Response 11: These sentences were changed.

Author Response File: Author Response.docx

Reviewer 4 Report

The aim of this study is to examine the development of drug resistance in a cohort in Tanzania. This work was performed and evaluated by genotyping the virus from samples from patients at baseline and in follow-up samples. Examination of the presence of virus after ART indicated that there was a portion of participants who were unresponsive to treatment. Drug resistance was further examined by the evaluation and prevalence of drug resistance mutations. 

The strengths of the paper is the evaluation of the subtype diversity of the cohort and the HIV drug resistance mutation profiles of the cohort. The discussion was also well written and the discussion regarding treatment and its impact on the drug resistance profiles observed is important. I agree with the authors that a database regarding treatment options, and outcomes regarding plasma viral load and drug resistance is critical in mitigating the emergence of HIV drug-resistant isolates. 

The main weakness of the paper is that this information may not be novel to the HIV field as a whole. Although, I do agree that this information may be important for the areas where there is a limitation to access of all available HIV treatment options. 

Line 414 - Patents should be patients. 

Author Response

Reviewer 4 Comments and response

Dear Reviewer, Dear Editorial Office, below are responses to the comments raised about our manuscript. We have made changes as suggested by reviewers and highlighted yellow in the newly submitted document. We also responded to the comments as shown below.

Point 1: English language and style are fine/minor spell check required.

Response 1: We have edited the document to adjust the grammatical mistakes.

Point 2: The aim of this study is to examine the development of drug resistance in a cohort in Tanzania. This work was performed and evaluated by genotyping the virus from samples from patients at baseline and in follow-up samples. Examination of the presence of virus after ART indicated that there was a portion of participants who were unresponsive to treatment. Drug resistance was further examined by the evaluation and prevalence of drug resistance mutations. 
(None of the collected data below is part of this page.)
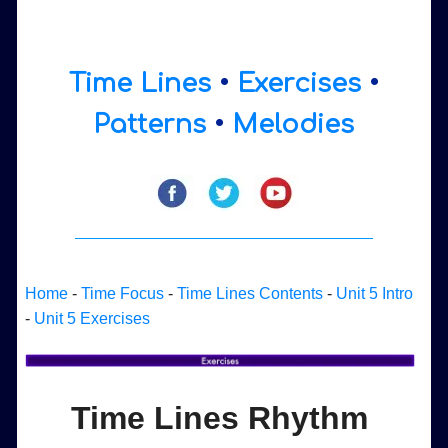
Time Lines
•
Exercises
•
Patterns
•
Melodies
Home
-
Time Focus
-
Time Lines Contents
-
Unit 5 Intro
-
Unit 5 Exercises
Time Lines Rhythm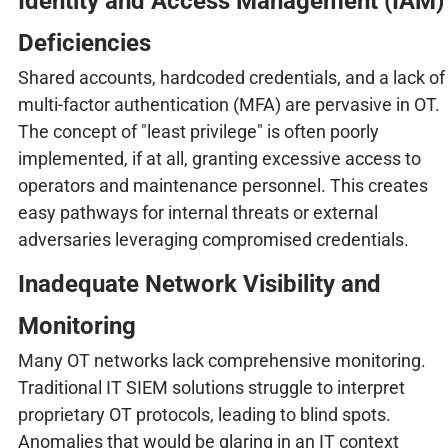
Identity and Access Management (IAM)
Deficiencies
Shared accounts, hardcoded credentials, and a lack of
multi-factor authentication (MFA) are pervasive in OT.
The concept of "least privilege" is often poorly
implemented, if at all, granting excessive access to
operators and maintenance personnel. This creates
easy pathways for internal threats or external
adversaries leveraging compromised credentials.
Inadequate Network Visibility and
Monitoring
Many OT networks lack comprehensive monitoring.
Traditional IT SIEM solutions struggle to interpret
proprietary OT protocols, leading to blind spots.
Anomalies that would be glaring in an IT context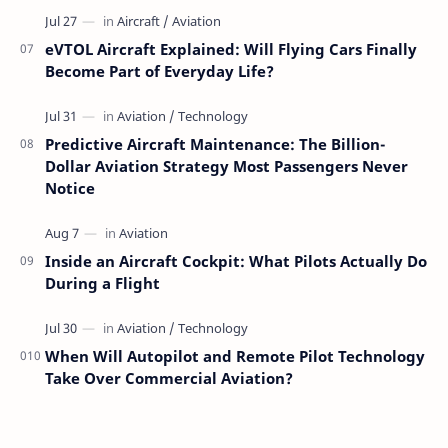
eVTOL Aircraft Explained: Will Flying Cars Finally
Become Part of Everyday Life?
Predictive Aircraft Maintenance: The Billion-
Dollar Aviation Strategy Most Passengers Never
Notice
Inside an Aircraft Cockpit: What Pilots Actually Do
During a Flight
When Will Autopilot and Remote Pilot Technology
Take Over Commercial Aviation?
The strengths of the paper is the evaluation of the subtype diversity of the cohort and the HIV drug resistance mutation profiles of the cohort. The discussion was also well written and the discussion regarding treatment and its impact on the drug resistance profiles observed is important. I agree with the authors that a database regarding treatment options, and outcomes regarding plasma viral load and drug resistance is critical in mitigating the emergence of HIV drug-resistant isolates. 

The main weakness of the paper is that this information may not be novel to the HIV field as a whole. Although, I do agree that this information may be important for the areas where there is a limitation to access of all available HIV treatment options. 

Line 414 - Patents should be patients. 

Response 2: We thank the reviewer for his positive comments. The words patents have been replaced with patients

As we argued in our cover letter associated with this submission, we noted that "Some of the regimens described in our manuscript have been removed from the current treatment guidelines. However, the relevance of patients' profiles on the stavudine backbone stems from the fact that publications of genotyping to determine the HIV drug resistance mutations are rare in Tanzania and other resource-limited settings. The phasing of stavudine in countries happened at various timings such that some countries in Africa have taken longer to withdraw the stavudine-containing regimens completely. Besides, other Nucleotide Reverse Transcriptase Inhibitors' mutations present due to the stavudine-containing regimens such as lamivudine are still part of the newer regimens. Therefore, the mutations may also impact the new regimens. We hope this historical information deserves publication to archive the treatment evolution and the changing regimens in these resource-limited settings. The sequences described in this paper were deposited into GenBank with accession numbers MN816754-MN816797.

Author Response File: Author Response.docx

Round 2

Reviewer 1 Report

The authors have provided explanations and details as requested and the revised version is satisfactory.